Escrito por:
Tulio Ramos Mancilla
Columna: Toma de Posiciones
e-mail: tramosmancilla@hotmail.com
Twitter: @TulioRamosM
No he podido saber cómo va la presentación del Plan de desarrollo de Caicedo en el Concejo de Santa Marta, al contrario de lo que me pasó hace cuatro años con el de Diazgranados, el cual, si mal no recuerdo, tenía el muy mentiroso título de "Prosperidad colectiva de ciudad".
Me he pasado toda la semana precedente yendo al Concejo de Bogotá a presenciar la presentación del Plan de desarrollo de Petro, que tampoco va por buen camino en el órgano coadministrador de la capital, hay que decirlo. No sé si el lector vio los noticieros del pasado lunes, en los que se mostraba un deleznable espectáculo de politiquería, encabezado por varios de los concejales de Bogotá inmersos en el denominado "Carrusel de la contratación", quienes, aprovechando las sesiones de presentación del plan, se ensañaron con los secretarios de gobierno y de desarrollo económico del Distrito Capital, entre otras cosas, porque, al parecer, éste último no gusta de los concejales corruptos que consiguen puestos en la administración y cobran por ello, y así lo hizo saber en una reunión pública pretérita. Son las insoportables ironías de la vida: un hampón termina llamándote las peores cosas, que él sí representa, porque te has atrevido a enfrentarlo.
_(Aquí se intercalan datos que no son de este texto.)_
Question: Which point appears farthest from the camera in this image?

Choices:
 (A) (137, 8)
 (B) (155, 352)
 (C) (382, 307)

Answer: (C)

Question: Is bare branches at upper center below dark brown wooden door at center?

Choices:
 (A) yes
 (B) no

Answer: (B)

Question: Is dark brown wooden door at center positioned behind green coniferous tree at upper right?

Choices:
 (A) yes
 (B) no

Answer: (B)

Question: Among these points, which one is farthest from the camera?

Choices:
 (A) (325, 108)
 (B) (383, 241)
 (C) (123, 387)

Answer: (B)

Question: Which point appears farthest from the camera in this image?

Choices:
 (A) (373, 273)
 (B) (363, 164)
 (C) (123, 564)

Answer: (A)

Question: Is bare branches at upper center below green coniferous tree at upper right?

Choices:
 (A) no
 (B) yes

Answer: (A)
Y nadie dice nada.
Estar en el Concejo de Bogotá, día tras días, me ha hecho recordar aquellos momentos en los que anduve por el decadente edificio (finalmente no he podido saber si es de construcción española o no) del Concejo de Santa Marta, escuchando las no menos decadentes peroratas de esos señores que gritan a voz en cuello lo que se les ocurre, casi nunca nada interesante ni de fondo: puras idioteces politiqueras para engañar a los incautos. Sí, una pérdida de tiempo.
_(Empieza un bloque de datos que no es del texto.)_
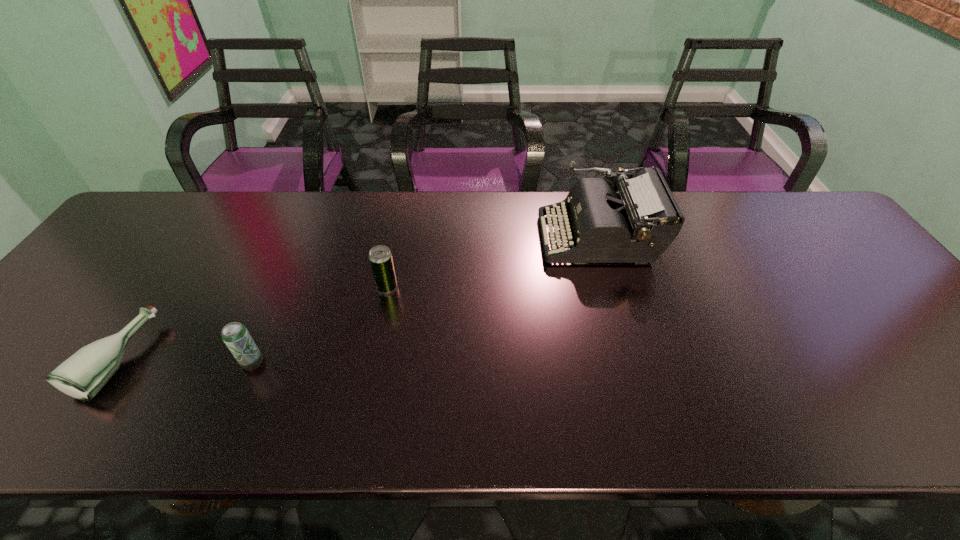 The image size is (960, 540). Identify the location of object that ranks as the second closest to the left beer can. (380, 257).

Find the location of a particular element. This screenshot has width=960, height=540. object that is the closest to the farthest object is located at coordinates (380, 257).

You are a GUI agent. You are given a task and a screenshot of the screen. Output one action in this format:
    pyautogui.click(x=<x>, y=<y>)
    Task: Click on the free space that satisfies the following two spatial constraints: 1. on the back side of the leftmost object; 2. on the right side of the second object from right to left
    The width and height of the screenshot is (960, 540).
    Given the screenshot: What is the action you would take?
    pyautogui.click(x=166, y=287)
No, no me gusta el Concejo de Santa Marta, tampoco; es decir: no me gustan los concejos. Ninguno. Ya es hora de que lo acepte. Y no me gustan los concejos porque no me gustan los concejales. Pero tampoco me gustan los demás que viven en los concejos: los asesores, los funcionarios, los que buscan puesto, los que quieren mantener el puesto, los que quieren un puesto de corbata, los que no buscan nada, los sapos con lengua de vaca, etc.
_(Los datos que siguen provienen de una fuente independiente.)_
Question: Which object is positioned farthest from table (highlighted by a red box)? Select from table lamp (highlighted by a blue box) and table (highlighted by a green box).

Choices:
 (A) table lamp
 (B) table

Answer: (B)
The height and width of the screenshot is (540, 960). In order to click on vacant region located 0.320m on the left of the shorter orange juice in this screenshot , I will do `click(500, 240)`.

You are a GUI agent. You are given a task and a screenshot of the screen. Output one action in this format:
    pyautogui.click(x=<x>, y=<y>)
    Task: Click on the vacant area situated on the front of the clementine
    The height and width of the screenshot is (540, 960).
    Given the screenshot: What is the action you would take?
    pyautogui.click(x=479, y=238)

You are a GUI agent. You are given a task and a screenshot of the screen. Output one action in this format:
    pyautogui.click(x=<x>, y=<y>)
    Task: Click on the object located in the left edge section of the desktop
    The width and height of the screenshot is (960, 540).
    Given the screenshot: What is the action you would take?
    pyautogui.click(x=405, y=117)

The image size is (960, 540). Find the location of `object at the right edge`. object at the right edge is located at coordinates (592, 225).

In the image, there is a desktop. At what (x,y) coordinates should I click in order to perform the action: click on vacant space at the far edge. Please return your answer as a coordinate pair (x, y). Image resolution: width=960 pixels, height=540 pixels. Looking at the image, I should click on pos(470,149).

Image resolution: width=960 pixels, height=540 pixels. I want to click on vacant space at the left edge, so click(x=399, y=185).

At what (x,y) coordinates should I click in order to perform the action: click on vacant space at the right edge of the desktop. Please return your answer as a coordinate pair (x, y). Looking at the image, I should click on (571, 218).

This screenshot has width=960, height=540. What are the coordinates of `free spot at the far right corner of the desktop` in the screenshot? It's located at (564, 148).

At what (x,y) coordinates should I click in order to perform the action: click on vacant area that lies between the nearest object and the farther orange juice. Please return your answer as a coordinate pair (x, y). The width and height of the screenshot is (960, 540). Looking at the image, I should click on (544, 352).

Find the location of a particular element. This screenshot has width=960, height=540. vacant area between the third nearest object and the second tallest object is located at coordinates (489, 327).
Me parece que los concejos (y las asambleas, por qué no) son las madrigueras más putrefactas de la corrupción colombiana, lo que no es algo menor. La política local en Colombia, con muy pocas, poquísimas, excepciones, es un absoluto adefesio, ya lo sabemos, y eso no debería sorprenderme ni molestarme tanto. Pero es que ver el día a día de un montón de oportunistas politiqueros, satisfechos con el resultado de sus fechorías, realmente marea.
A mí me marea, no puedo evitarlo. Un poco al margen, también me resulta grotesca la actitud que se arrogan todos los que hacen parte de aquel circo barato de política barata: no sólo los concejales (verdaderas estrellas del sucio espectáculo que se airea en el escenario privado que tiene lugar entre curules), sino todos los acólitos, adláteres, advenedizos, y niñas lindas dispuestas a todo, que engrosan las filas de caras rígidas, casi solemnes, que habitan esos pasillos iguales en todos lados: quieren, me parece, con su impostada seriedad, hacer prevalecer la idea de que lo que se discute, arregla, compone o destroza allí es importante para alguien.
Pues yo les tengo la noticia de que, para mí, no es importante, porque nunca lo han sido, ni lo serán, todos esos que se hacen elegir quién sabe cómo. O, mejor dicho, aunque no se cómo, sabiéndolo, sí sé que sólo podrían ser elegidos algo, cualquier cosa, en un país como éste, en donde lo bueno es muy malo, y lo pésimo es muy bueno, tal y como al Diablo le gustan las cosas.